Anxiety is contagious: children will pick it up from you and, as seems to have happened here, from each other. Your 10 year old sounds like the chief worrier of the two of them, and it might be an idea to initially focus on her, while also supporting the younger child.


Awareness versus fear
Parents obviously want their children to grow up with some level of personal security-consciousness, but not so much that it interferes with their enjoyment of life.

Home security is not something we generally discuss with younger children, because we tend to see it as an adult responsibility, but maybe explaining to them that there is a routine and a plan around alarms and locking might make them feel more secure and stop the constant checking.

However, remember that whatever behaviour you model around security will be watched and picked up by them, so if you are extremely security-conscious, they’re likely to follow suit.

To help them in the process of resolving their worries, it’s important to listen to them and tease out exactly what they are worried about.

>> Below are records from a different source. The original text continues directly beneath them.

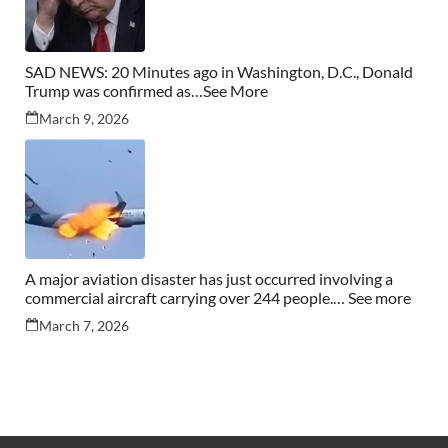
SAD NEWS: 20 Minutes ago in Washington, D.C., Donald
Trump was confirmed as…See More
March 9, 2026
A major aviation disaster has just occurred involving a
commercial aircraft carrying over 244 people.… See more
March 7, 2026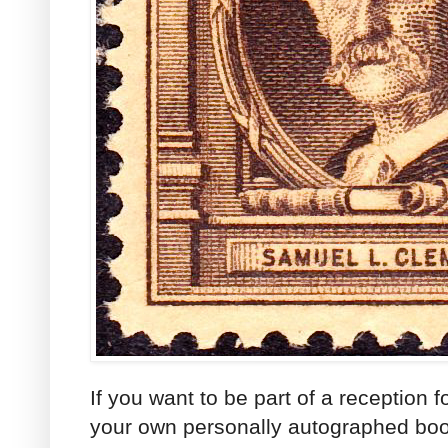
If you want to be part of a reception 
your own personally autographed book 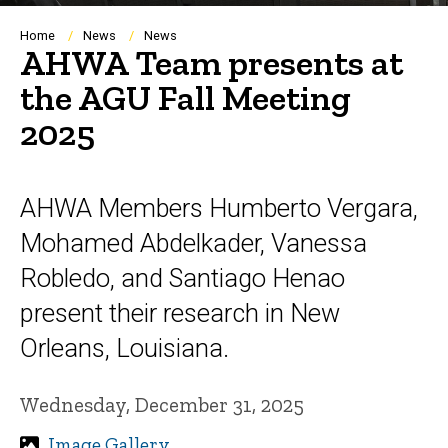
Breadcrumb
Home
News
News
AHWA Team presents at
the AGU Fall Meeting
2025
AHWA Members Humberto Vergara,
Mohamed Abdelkader, Vanessa
Robledo, and Santiago Henao
present their research in New
Orleans, Louisiana.
Wednesday, December 31, 2025
Image Gallery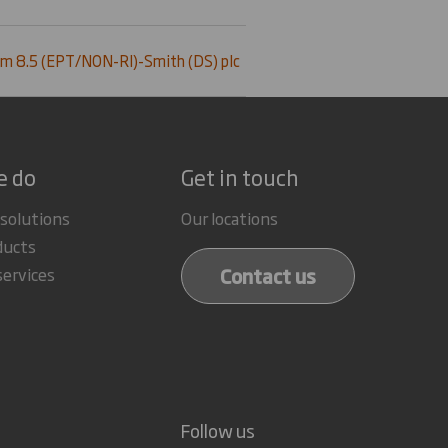
m 8.5 (EPT/NON-RI)-Smith (DS) plc
e do
Get in touch
 solutions
Our locations
ducts
Contact us
services
Follow us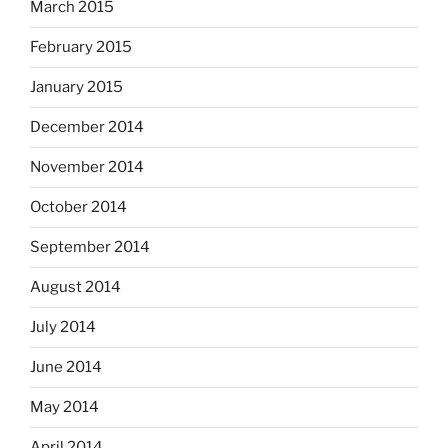
March 2015
February 2015
January 2015
December 2014
November 2014
October 2014
September 2014
August 2014
July 2014
June 2014
May 2014
April 2014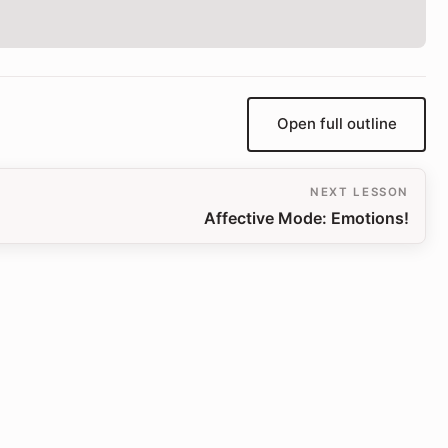
Open full outline
NEXT LESSON
Affective Mode: Emotions!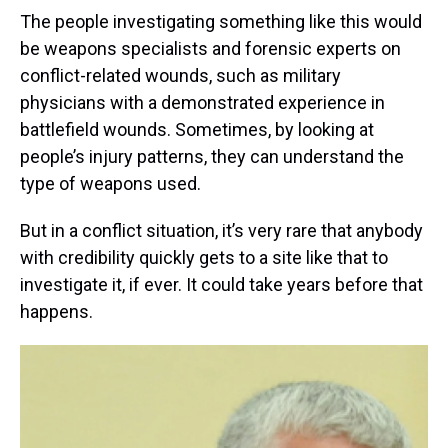
The people investigating something like this would
be weapons specialists and forensic experts on
conflict-related wounds, such as military
physicians with a demonstrated experience in
battlefield wounds. Sometimes, by looking at
people’s injury patterns, they can understand the
type of weapons used.
But in a conflict situation, it’s very rare that anybody
with credibility quickly gets to a site like that to
investigate it, if ever. It could take years before that
happens.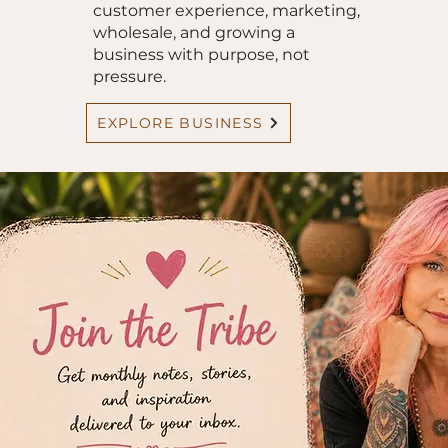
customer experience, marketing,
wholesale, and growing a
business with purpose, not
pressure.
EXPLORE BUSINESS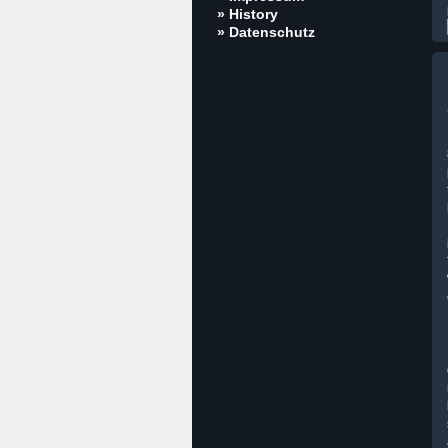
» History
» Datenschutz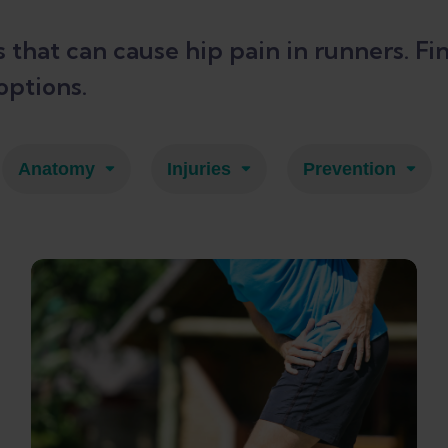
es that can cause hip pain in runners.
options.
Anatomy
Injuries
Prevention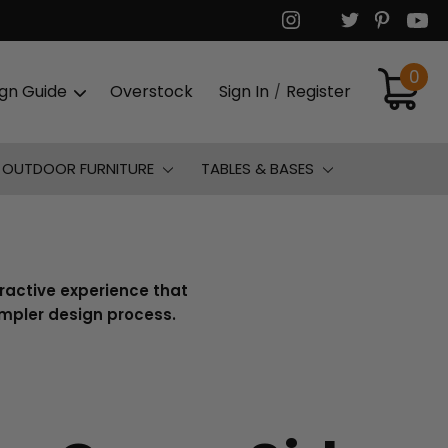
0
ign Guide
Overstock
Sign In
Register
/
OUTDOOR FURNITURE
TABLES & BASES
eractive experience that
simpler design process.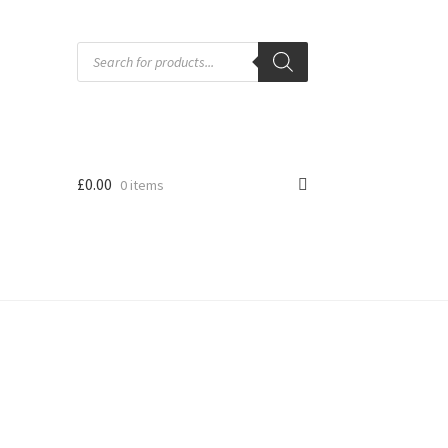
Products
search
£
0.00
0 items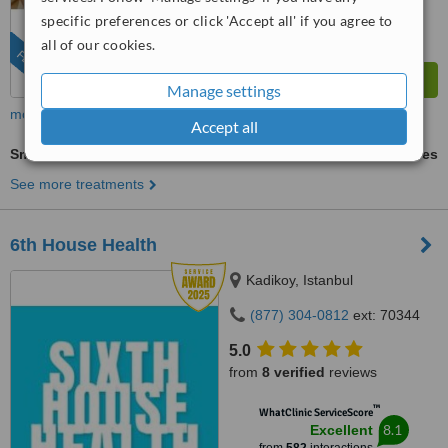
specific preferences or click 'Accept all' if you agree to
all of our cookies.
FEATURED
Manage settings
more
Accept all
Smile Makeover
ask us for prices
See more treatments
6th House Health
Kadikoy, Istanbul
(877) 304-0812
ext: 70344
5.0
from
8 verified
reviews
™
WhatClinic ServiceScore
8.1
Excellent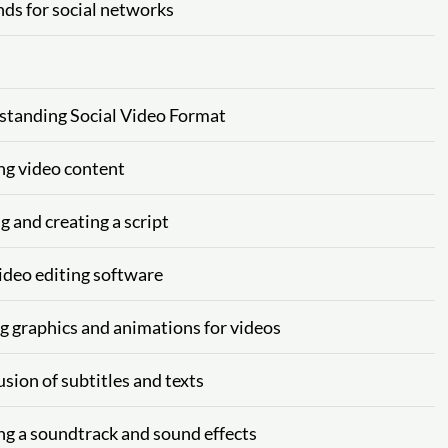
nds for social networks
rstanding Social Video Format
ing video content
g and creating a script
video editing software
ng graphics and animations for videos
usion of subtitles and texts
ng a soundtrack and sound effects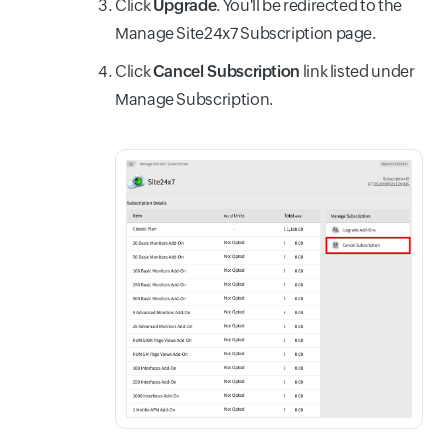
Click
Upgrade
. You'll be redirected to the
Manage Site24x7 Subscription page.
Click
Cancel Subscription
link listed under
Manage Subscription.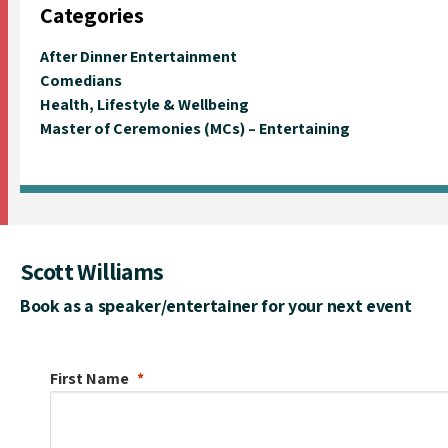
Categories
After Dinner Entertainment
Comedians
Health, Lifestyle & Wellbeing
Master of Ceremonies (MCs) – Entertaining
Scott Williams
Book as a speaker/entertainer for your next event
First Name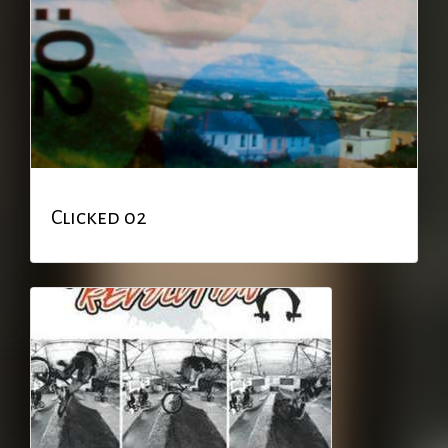
Clicked 02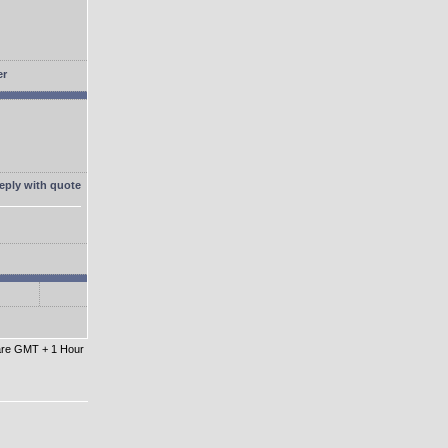
 are GMT + 1 Hour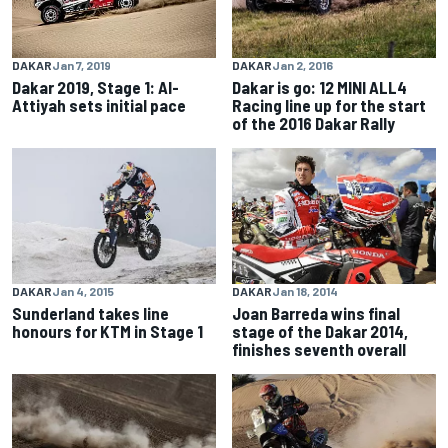
DAKAR
Jan 2, 2016
DAKAR
Jan 7, 2019
Dakar is go: 12 MINI ALL4
Dakar 2019, Stage 1: Al-
Racing line up for the start
Attiyah sets initial pace
of the 2016 Dakar Rally
DAKAR
Jan 4, 2015
DAKAR
Jan 18, 2014
Sunderland takes line
Joan Barreda wins final
honours for KTM in Stage 1
stage of the Dakar 2014,
finishes seventh overall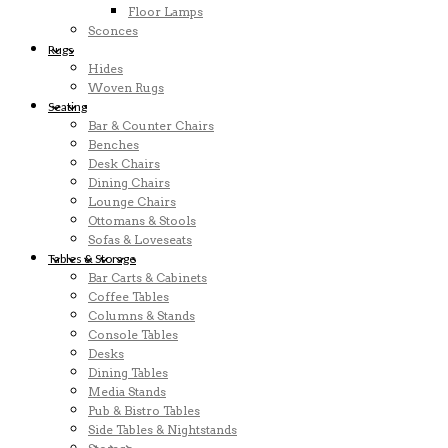
Floor Lamps
Sconces
Rugs
Hides
Woven Rugs
Seating
Bar & Counter Chairs
Benches
Desk Chairs
Dining Chairs
Lounge Chairs
Ottomans & Stools
Sofas & Loveseats
Tables & Storage
Bar Carts & Cabinets
Coffee Tables
Columns & Stands
Console Tables
Desks
Dining Tables
Media Stands
Pub & Bistro Tables
Side Tables & Nightstands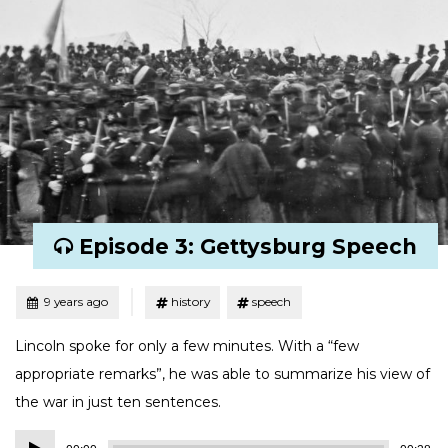
Episode 3: Gettysburg Speech
Tagged
Posted
9 years ago
history
speech
Lincoln spoke for only a few minutes. With a “few
appropriate remarks”, he was able to summarize his view of
the war in just ten sentences.
Audio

Don’t play down or dismiss their worries as nonsense; they need to know they can talk to you, and that you’re listening and taking them seriously. While we can reach the end of our patience with a constant worrier, it’s important not to shut them down with a “stop worrying”, because the child doesn’t know how to stop, and the worries will only fester and worsen.

Children sometimes hear half a story and fill in the blanks which, when you’re 10, can lead to unusual mixtures of fact and fantasy.

They don’t have the experience and perspective of adults, and tend to generalise and personalise events: because it’s in the news it happens all the time and will happen to me.


Contextualise facts
In your case, acknowledge that a bad thing did happen, and there are bad people out there, but put it in context: burglaries rarely happen when people are in the house and burglars want to steal things they can sell rather than hurt people.

On the Madeleine McCann story, explain that the reason it stays in the news is because it is so unusual and rare.

Talk things through in a calm and confident way and stress that you are watching over them and won’t take risks with their safety.

You say that your 10 year old is starting to worry about everything. This type of generalised anxiety can arise from a single event such as a burglary, or when initial smaller worries accumulate. Start by finding out what the larger worries are, and work on those, and the smaller ones may start to ease.

Another possibility is that your older child is just naturally anxious, as many people are.

If her anxieties continue to escalate and start to interfere with her enjoyment of life (sleep, eating, socialising, play, and so on) you should consider a referral to a child psychologist.

Your GP can refer you to your local HSE service, or the Psychological Society of Ireland (psihq.ie) has an online register of qualified and accredited therapists.

Dr Sarah O’Doherty is a clinical psychologist.